One of the problems with having a blog about content marketing is that people want to constantly post guest articles on my website. And just like the spam connections I get on LinkedIn, these all follow a certain formula.
Dear NAME,
I enjoyed reading your blog post at URL, and thought you might be interested in an article about TOPIC.
We just wrote an article about SIMILAR TOPIC and thought you might want to post it on your blog.
And don’t forget to include the backlink that will boost our skeezy client’s Google search ranking and possibly help affiliate sales. [I’m paraphrasing that last part a bit. — Erik]
And no, I’m not exaggerating. I get two or three of these messages per month. They all follow the same formula, they all want to publish something that is sort of tangentially related to what I write about (content marketing and writing), and they all praise an article they never actually read.
But I got an email last week that may qualify as Worst Email Ever. I could tell that not only was the entire process automated, the author hadn’t actually read any of the information he purports to have read. This is what I got.
Dear Editor, [My name is literally all over my website. —Erik]
My name is [J—] and I’m the Editor at [Unnamed Website]. I was doing research on beef stroganoff recipes and just finished reading your wonderful blog post: https://problogservice.com/tag/content-marketing/
In that article, I noticed that you cited a solid post that I’ve read in the past: http://beefandboards.com/
We just published a delicious beef stroganoff recipe complete with step-by-step pictures and detailed instructions. You can find it here: [URL that I will not dignify with a backlink]
If you like the recipe we’d be humbled if you cited us in your article. Of course, we will also share your article with our 50k newsletter subscribers and followers across our social platforms.
Four issues told me that J— hadn’t read anything.
- The “article” he supposedly read is a Tags link on my blog. You can click a tag on any blog and read all the articles that have been tagged with that keyword. So it’s not an article, it’s a whole list of articles. He would know that if he had even briefly skimmed that page.
- The “solid post” he’s read in the past? It’s a URL for Beef & Boards Dinner Theater. Beef & Boards used to be a national chain of dinner theaters that closed down. The only one left is in Indianapolis, Indiana. The URL is to an entire website, not a single blog post.

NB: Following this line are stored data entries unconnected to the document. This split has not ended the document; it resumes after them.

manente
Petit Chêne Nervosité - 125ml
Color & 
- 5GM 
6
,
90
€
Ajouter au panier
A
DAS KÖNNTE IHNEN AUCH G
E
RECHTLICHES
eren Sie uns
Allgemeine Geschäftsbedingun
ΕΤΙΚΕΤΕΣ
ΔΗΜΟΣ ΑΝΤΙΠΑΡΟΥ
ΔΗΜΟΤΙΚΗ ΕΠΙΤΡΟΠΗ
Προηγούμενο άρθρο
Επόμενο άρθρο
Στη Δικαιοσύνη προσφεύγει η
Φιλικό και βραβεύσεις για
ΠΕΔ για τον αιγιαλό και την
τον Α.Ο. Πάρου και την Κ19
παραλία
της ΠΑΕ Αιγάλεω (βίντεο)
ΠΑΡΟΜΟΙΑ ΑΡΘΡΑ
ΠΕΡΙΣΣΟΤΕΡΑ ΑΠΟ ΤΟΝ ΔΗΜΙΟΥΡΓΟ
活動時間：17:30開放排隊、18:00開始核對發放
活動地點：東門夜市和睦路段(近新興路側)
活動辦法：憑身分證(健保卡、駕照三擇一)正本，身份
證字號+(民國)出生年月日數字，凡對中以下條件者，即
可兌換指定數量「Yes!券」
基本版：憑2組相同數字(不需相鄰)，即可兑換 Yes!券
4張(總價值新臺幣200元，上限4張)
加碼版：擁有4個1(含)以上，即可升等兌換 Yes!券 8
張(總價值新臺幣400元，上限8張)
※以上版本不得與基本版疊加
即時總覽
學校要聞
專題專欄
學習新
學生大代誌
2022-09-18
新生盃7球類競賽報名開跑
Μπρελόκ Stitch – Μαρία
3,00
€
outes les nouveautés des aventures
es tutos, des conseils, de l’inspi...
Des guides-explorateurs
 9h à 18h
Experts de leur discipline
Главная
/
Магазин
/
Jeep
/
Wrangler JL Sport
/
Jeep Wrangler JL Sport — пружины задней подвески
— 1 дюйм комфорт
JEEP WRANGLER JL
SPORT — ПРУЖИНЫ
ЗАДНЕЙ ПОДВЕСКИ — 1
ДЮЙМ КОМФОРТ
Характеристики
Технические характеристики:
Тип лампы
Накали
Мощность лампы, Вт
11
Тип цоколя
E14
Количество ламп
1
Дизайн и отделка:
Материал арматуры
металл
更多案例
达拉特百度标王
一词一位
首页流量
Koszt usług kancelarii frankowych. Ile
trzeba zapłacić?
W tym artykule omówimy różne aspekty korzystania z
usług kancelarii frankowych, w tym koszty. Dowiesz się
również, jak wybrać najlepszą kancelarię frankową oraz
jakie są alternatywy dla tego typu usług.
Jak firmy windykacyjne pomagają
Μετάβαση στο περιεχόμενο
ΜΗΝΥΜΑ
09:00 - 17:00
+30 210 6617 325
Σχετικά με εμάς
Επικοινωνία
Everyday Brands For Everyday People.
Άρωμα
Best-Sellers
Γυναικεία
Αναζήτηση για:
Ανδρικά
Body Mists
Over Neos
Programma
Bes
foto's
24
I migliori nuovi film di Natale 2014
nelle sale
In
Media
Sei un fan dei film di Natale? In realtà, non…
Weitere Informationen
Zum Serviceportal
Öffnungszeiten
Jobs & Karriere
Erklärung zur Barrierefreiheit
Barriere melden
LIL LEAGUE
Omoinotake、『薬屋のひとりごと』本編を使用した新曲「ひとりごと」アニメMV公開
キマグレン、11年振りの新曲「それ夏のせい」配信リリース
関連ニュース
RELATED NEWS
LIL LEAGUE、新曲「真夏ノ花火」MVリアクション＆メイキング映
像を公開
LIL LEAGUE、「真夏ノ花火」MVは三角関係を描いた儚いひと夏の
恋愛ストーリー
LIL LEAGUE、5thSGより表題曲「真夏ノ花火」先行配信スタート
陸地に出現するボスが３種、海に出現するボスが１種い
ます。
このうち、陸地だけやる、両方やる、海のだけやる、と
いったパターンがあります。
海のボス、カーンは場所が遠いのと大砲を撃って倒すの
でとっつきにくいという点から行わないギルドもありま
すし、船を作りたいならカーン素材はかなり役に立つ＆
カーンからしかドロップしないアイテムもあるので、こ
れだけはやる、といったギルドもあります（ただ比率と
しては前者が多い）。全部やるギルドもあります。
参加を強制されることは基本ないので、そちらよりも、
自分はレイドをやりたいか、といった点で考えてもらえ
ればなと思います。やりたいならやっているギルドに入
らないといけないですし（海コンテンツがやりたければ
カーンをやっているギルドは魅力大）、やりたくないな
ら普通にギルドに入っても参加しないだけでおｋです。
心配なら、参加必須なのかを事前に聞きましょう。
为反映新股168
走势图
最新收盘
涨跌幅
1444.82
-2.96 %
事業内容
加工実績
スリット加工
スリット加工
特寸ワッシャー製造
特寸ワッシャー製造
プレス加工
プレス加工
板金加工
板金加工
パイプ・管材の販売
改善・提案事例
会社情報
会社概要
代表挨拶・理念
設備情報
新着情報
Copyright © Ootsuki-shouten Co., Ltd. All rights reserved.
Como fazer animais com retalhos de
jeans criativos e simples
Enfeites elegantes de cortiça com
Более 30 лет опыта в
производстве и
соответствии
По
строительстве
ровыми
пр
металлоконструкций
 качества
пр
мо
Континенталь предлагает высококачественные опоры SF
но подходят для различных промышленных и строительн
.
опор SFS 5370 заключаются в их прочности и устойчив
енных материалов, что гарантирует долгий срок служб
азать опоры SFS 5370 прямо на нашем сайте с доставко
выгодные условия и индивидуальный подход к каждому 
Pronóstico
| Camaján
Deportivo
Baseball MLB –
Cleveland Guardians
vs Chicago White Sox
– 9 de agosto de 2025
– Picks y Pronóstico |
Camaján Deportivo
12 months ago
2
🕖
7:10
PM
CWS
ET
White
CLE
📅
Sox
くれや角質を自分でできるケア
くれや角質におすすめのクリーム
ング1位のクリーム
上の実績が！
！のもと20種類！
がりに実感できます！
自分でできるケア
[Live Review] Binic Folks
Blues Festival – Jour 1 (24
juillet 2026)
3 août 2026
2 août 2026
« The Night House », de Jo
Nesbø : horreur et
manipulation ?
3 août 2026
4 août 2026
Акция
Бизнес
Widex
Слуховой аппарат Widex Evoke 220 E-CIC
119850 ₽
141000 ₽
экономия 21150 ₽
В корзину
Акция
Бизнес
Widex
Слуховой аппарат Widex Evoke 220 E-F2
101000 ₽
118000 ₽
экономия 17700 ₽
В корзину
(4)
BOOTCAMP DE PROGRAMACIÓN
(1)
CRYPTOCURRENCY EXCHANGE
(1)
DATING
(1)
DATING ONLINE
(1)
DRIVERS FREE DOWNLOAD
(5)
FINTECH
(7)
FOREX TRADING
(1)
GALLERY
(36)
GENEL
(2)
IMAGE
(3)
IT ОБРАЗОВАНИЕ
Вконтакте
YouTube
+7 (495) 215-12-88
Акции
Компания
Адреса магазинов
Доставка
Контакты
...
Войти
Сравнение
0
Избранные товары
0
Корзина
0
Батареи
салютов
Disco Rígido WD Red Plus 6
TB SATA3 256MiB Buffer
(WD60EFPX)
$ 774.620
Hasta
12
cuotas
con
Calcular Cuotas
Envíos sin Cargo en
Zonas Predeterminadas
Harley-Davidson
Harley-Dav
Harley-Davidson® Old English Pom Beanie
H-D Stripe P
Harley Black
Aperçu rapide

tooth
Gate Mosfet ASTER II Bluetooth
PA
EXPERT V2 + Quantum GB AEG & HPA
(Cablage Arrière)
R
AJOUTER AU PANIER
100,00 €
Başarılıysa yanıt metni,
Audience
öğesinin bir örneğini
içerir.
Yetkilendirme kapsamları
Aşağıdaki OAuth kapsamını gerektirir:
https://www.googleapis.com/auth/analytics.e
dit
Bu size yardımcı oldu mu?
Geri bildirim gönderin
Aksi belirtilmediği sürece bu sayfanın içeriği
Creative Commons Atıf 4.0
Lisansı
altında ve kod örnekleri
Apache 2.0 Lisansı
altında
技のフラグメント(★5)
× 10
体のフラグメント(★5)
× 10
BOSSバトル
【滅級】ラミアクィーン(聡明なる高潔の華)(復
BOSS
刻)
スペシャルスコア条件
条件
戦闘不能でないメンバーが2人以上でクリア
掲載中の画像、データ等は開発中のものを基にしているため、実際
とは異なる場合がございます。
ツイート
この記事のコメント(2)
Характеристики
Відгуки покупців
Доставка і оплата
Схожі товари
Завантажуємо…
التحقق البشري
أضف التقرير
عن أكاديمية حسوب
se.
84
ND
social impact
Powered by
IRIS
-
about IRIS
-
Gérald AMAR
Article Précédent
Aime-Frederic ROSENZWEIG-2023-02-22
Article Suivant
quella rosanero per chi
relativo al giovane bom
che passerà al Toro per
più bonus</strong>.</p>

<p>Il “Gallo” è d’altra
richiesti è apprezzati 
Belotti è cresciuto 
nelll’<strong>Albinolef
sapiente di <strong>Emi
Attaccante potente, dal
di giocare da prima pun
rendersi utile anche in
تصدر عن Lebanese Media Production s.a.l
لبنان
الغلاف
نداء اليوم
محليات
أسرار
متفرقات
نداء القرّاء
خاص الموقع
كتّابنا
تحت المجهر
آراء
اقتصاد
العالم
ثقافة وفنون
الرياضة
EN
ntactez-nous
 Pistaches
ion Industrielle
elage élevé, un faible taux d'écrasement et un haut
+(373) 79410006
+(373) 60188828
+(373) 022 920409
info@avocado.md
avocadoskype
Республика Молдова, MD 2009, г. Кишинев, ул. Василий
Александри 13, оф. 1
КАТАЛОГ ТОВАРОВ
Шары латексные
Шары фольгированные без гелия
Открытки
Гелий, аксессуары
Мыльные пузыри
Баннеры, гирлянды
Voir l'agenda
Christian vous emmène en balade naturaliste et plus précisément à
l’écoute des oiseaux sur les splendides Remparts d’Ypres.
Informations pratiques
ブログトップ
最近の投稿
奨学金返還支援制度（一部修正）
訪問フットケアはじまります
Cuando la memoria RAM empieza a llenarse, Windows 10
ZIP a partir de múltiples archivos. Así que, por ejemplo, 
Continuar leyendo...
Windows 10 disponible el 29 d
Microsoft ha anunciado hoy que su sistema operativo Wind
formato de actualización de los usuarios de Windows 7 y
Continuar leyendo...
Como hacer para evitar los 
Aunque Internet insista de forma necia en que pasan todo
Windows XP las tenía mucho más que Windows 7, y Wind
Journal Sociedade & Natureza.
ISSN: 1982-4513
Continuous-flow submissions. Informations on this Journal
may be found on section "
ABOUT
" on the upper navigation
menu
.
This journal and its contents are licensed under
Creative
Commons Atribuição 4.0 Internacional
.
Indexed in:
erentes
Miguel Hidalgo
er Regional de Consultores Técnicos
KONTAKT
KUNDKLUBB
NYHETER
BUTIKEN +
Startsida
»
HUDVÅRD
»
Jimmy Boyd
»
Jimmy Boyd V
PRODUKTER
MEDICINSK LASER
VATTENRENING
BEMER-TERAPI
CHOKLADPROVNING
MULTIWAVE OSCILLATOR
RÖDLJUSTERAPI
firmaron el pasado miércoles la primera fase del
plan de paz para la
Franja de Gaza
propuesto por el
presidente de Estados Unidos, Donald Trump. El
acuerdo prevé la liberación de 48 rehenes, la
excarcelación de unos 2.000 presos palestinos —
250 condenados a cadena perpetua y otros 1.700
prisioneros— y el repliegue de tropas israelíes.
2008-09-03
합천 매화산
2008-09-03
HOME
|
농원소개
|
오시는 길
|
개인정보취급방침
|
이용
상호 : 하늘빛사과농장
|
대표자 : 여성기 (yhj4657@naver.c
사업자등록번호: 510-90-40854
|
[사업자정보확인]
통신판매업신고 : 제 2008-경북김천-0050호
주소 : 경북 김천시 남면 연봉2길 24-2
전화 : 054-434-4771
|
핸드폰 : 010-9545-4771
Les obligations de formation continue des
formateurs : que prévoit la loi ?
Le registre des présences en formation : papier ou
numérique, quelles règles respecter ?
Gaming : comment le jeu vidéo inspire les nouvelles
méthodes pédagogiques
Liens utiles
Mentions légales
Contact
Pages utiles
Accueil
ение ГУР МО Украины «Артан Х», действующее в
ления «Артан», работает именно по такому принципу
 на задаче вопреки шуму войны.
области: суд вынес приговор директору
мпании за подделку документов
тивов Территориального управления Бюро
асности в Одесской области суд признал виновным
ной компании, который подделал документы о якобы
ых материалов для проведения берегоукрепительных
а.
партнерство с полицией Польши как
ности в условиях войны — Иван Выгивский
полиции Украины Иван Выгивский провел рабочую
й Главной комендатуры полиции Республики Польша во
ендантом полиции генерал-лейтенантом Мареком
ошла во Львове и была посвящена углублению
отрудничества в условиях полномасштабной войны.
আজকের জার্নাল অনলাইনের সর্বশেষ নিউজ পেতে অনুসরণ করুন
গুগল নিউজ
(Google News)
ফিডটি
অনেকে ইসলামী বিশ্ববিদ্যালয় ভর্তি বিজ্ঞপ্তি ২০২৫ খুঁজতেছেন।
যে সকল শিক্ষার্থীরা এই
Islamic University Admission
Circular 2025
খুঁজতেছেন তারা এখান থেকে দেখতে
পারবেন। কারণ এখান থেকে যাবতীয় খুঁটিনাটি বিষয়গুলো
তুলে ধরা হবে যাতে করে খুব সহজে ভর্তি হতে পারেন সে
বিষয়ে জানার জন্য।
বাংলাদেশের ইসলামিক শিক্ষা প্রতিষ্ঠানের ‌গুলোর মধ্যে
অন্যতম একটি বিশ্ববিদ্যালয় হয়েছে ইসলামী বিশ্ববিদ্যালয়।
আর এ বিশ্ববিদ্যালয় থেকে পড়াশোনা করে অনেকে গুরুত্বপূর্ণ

- The article he wanted me to link to was about how to make beef stroganoff. And why? Because I wrote an article about a place called Beef & Boards. Again, if he had read my blog, he would see there are no recipes; if he had read the actual article I wrote, he would have seen there’s no mention of food.
- This was the first and only article I ever wrote on this blog where I mentioned Beef & Boards, and it was based on an interview I did with an actor in a show at that theater. I was a travel writer for several years, and I wrote about Beef & Boards shows on other blogs, but I never did a theater review on my work blog. J— would have known that if he had read other articles; he clearly didn’t.
So I wrote back to J— and said that while I was not interested in publishing a beef stroganoff recipe on a blog about writing and content marketing, I would make sure his request appeared on my blog rather soon.
And now it has.
A Plea to All PR Flacks and Content Marketers
To those of you doing blogger outreach, please please PLEASE write individual letters to your contacts, not form email.
Don’t find a way to automate this so you can do more faster. This is not something where you want to pump out hundreds and thousands of emails every week. If you’re only going to get a 1% success rate, the trick is not to send out more spam, it’s to give your efforts a more personalized touch. Reduce the number of people you contact, and don’t waste the energy and effort on contacting people who aren’t a good fit for what you do.
Look, you already have a job where you sit down all day and the only things you move are your fingers. Don’t find a way to be more lazy about it.
Instead, just try these simple steps:
- If you say you read an article, make sure you actually read it. Quote something from it. And not just the opening sentence. Talk about why that article is important to you.
- If you’re going to send any links, copy and paste them into your browser and then test them. Make sure you grabbed the right link, and that it actually works.
- Tell the other person why you think your article would make a good fit on their blog. It shows that you read more than one, which means you’re actually interested in them. They’re more likely to accept your request that way.
Blogger outreach is tough because you’re writing to people who aren’t likely to write you back. But that doesn’t mean you should take shortcuts or automate the process to make it easier. I’d be willing to wager that you’d get a better response if you wrote 10 individual emails per day than sent out 100 automated messages.